The Planning Commission this week gave its blessing to a controversial proposal that would allow the city's Redevelopment Agency to condemn property to spur industrial and commercial growth in the south part of town.
A commission majority voted Monday to recommend that the City Council approve the plan, which it is scheduled to consider on Nov. 10. The council is scheduled to hold a hearing on the plan's environmental impact report on Monday.
The commission's action, the first step in the approval process, was a setback for a citizens group that has strongly opposed the proposal to employ the state's eminent domain law for redevelopment. Former Councilman William M. Molinari, chairman of South Montebello Area Residents Together, vowed to step up pressure when the proposal goes before the City Council.
"This is just an advisory vote," Molinari said. "We are prepared to present some very vigorous opposition."
Asked whether the group would sue the city if the proposal is passed, Molinari replied, "We're keeping all our options open."
Under the redevelopment proposal, single-family, owner-occupied homes would be exempt from the city's use of eminent domain--a process by which cities can seize property for the public good as long as the owner is paid a fair price.
Only a handful of people watched as the commission approved the proposal. At a public hearing two weeks ago, angry members of the group testified against the plan before more than 60 applauding supporters.
The commission voted 4 to 2, with one absention, to recommend that the council give the Redevelopment Agency the power of eminent domain in the 287-acre South Montebello Industrial Redevelopment Project area, located in an area south of Washington Boulevard. Commissioner Manuel Haro joined Schneider in opposing the use of eminent domain in the area.
It then voted 4 to 1, with two abstentions, in favor of being able to use eminent domain in the Montebello Economic Revitalization Project area. The district covers 332 acres that start south of Washington Boulevard and stretch north past the Whittier Boulevard commercial district. Haro said he abstained from voting because he has a business in that redevelopment zone. Commission Chairman Henry E. Lozano said he abstained from both votes because he was absent and missed testimony during the public hearing earlier this month.
"The future of Montebello will be improved by redevelopment," said Commissioner David M. Palos, who moved to approve condemnation powers for both areas. "The power of eminent domain will certainly speed up that change."
Commissioner George J. Schneider said he voted against using eminent domain in both cases because use of the powerful redevelopment tool could impose a hardship on area property owners.
"I have a hard time with the words eminent domain, " he said. "To me there are some unknowns."
The plan to give the Redevelopment Agency the power to condemn property has drawn strong support from city staff, and strong opposition from the citizens group, composed of residents and business owners in South Montebello.
City Administrator Joseph M. Goeden said the city's Redevelopment Agency needs eminent domain--but only as a last resort--to be able to assemble sizable parcels of land that can attract new industrial and commercial development.

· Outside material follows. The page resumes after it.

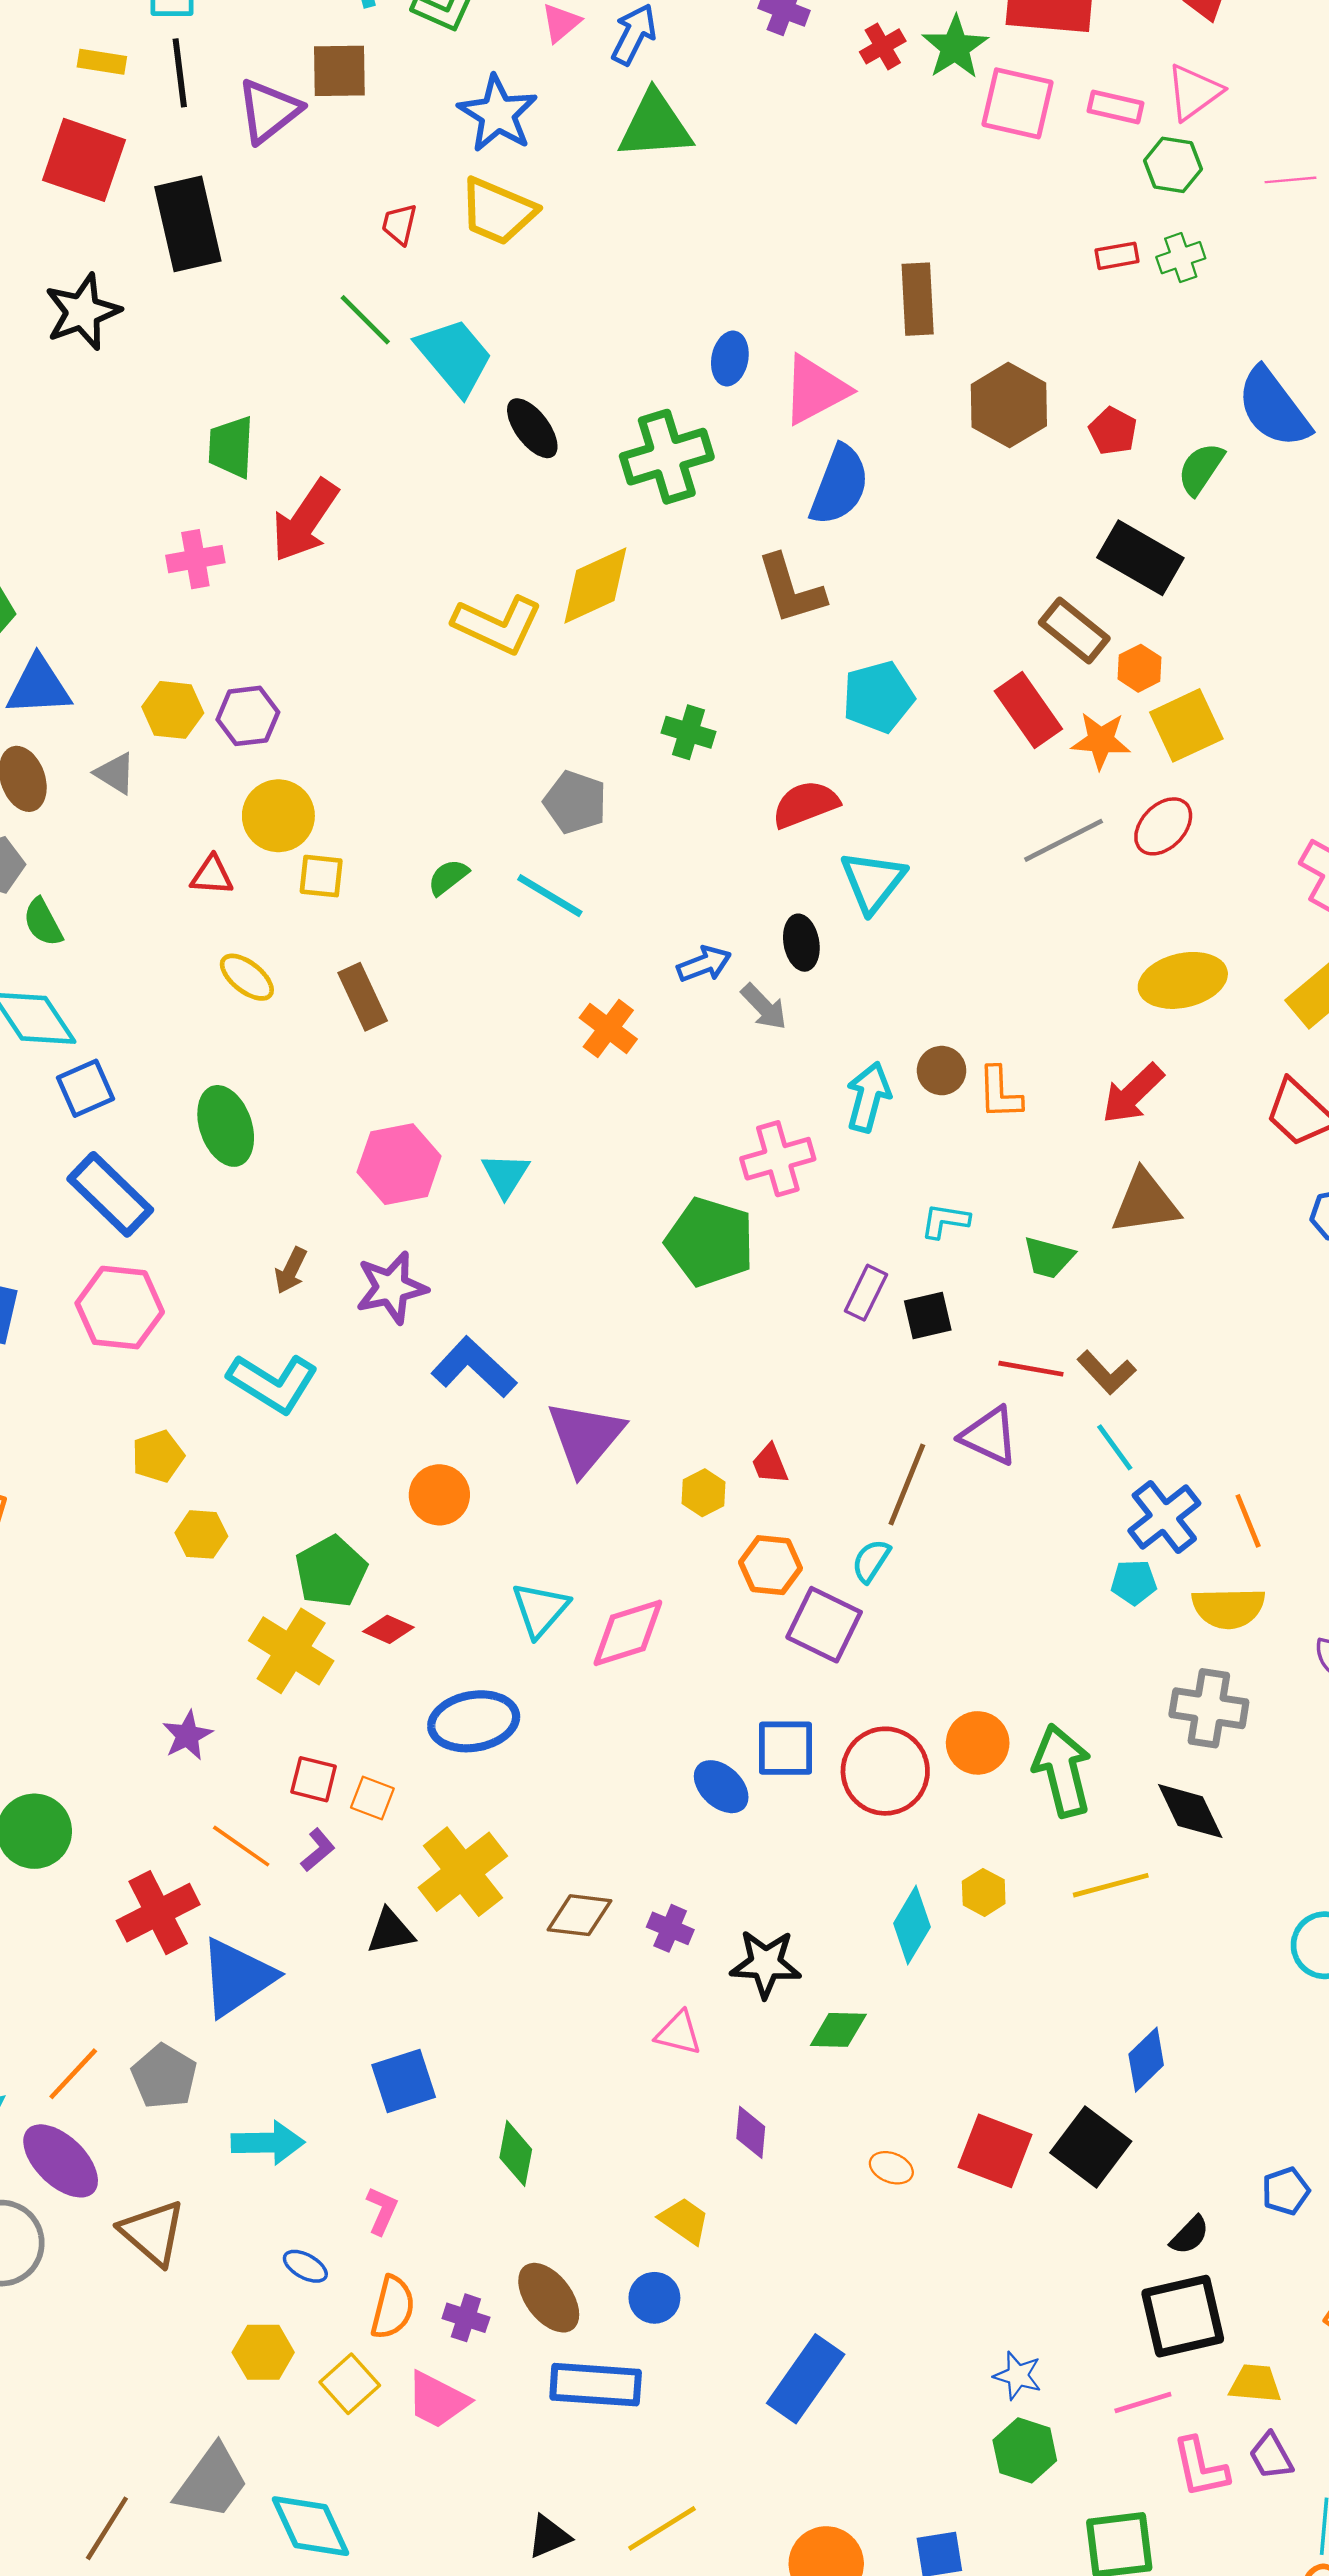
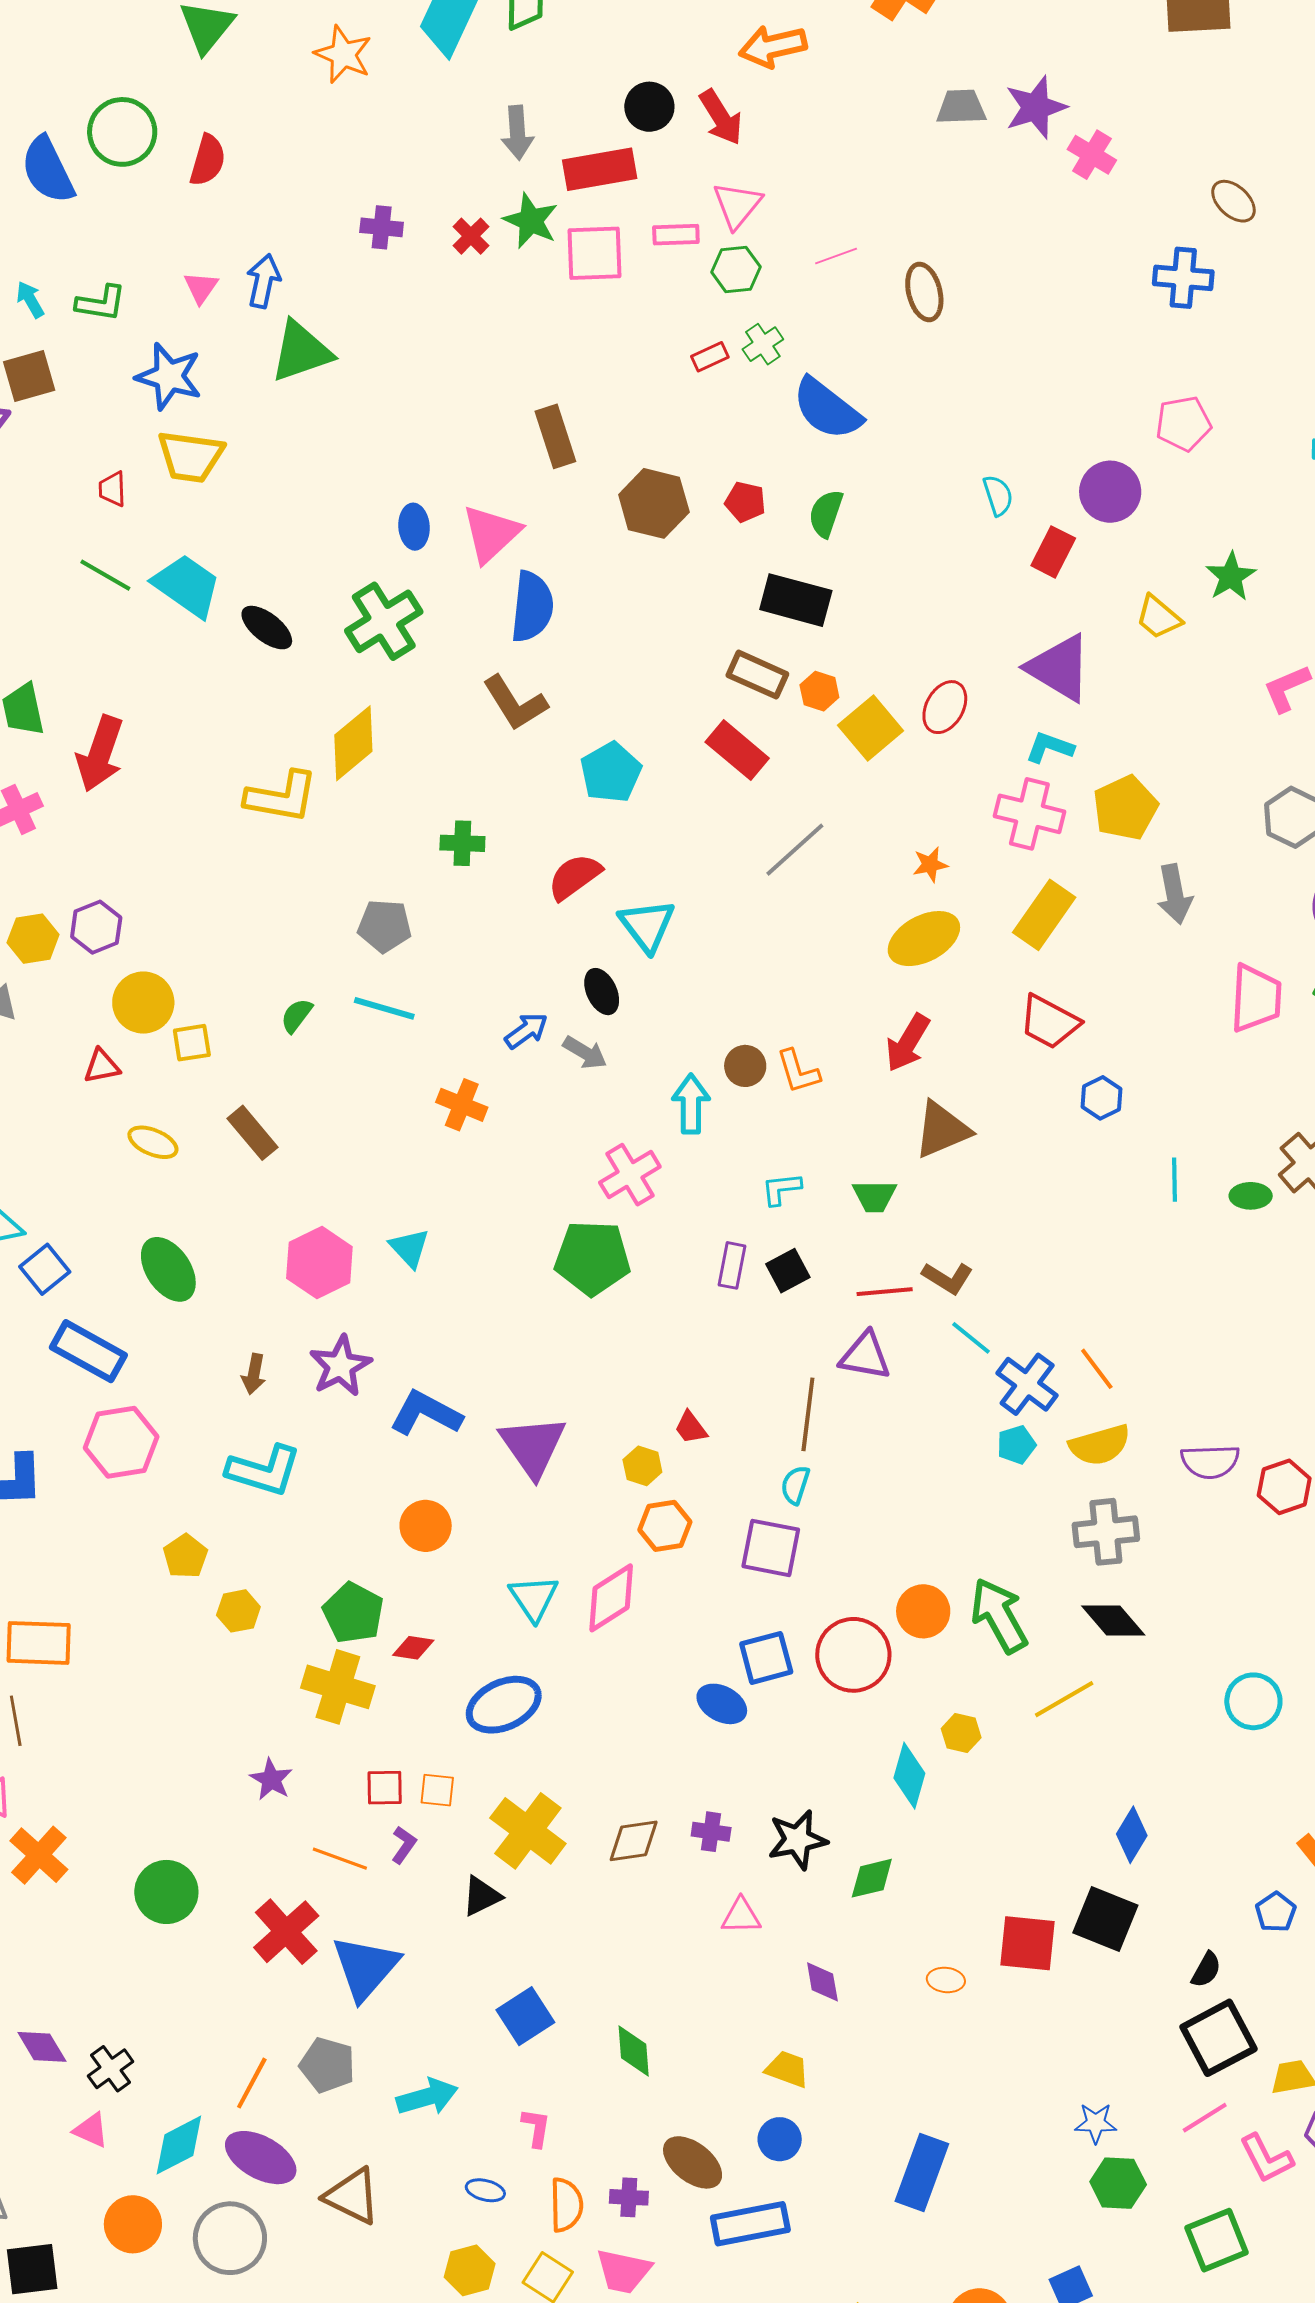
blue semicircle: (1273, 408) -> (827, 409), moved
orange star: (1101, 740) -> (930, 865), moved, size x0.7
red ellipse: (1163, 826) -> (945, 707), moved
orange hexagon: (771, 1565) -> (665, 1526), moved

Goeden says the economic stability of the city depends on new development, and the jobs and tax revenue that would come with it.
The citizens group contends that the city has not yet proven that it can protect residents from the nuisance and health risk of increased traffic, noise and pollution, among other things, that could come with redevelopment.
Environmental impact reports prepared by a city consultant indicate the use of eminent domain would hasten development in the area, and indeed could bring additional traffic, emissions, and noise, and also put a strain on area water systems.
But the reports say improvements to the road and water system and compliance with the city's noise ordinance would reduce the impact to well within acceptable levels.
City officials say the environmental impact of each project will be assessed on a case-by-case basis and residents will be protected.
But members of the citizens group say they would like to see specific development plans and buffering measures before the redevelopment agency is given condemnation power.
"Regardless of any potential (financial benefit), we feel the potential adverse impact is greater," Molinari said.
Last week, members of the group and other community activists announced they will seek to recall four council members for their "callous disregard" for residents while considering the redevelopment proposal.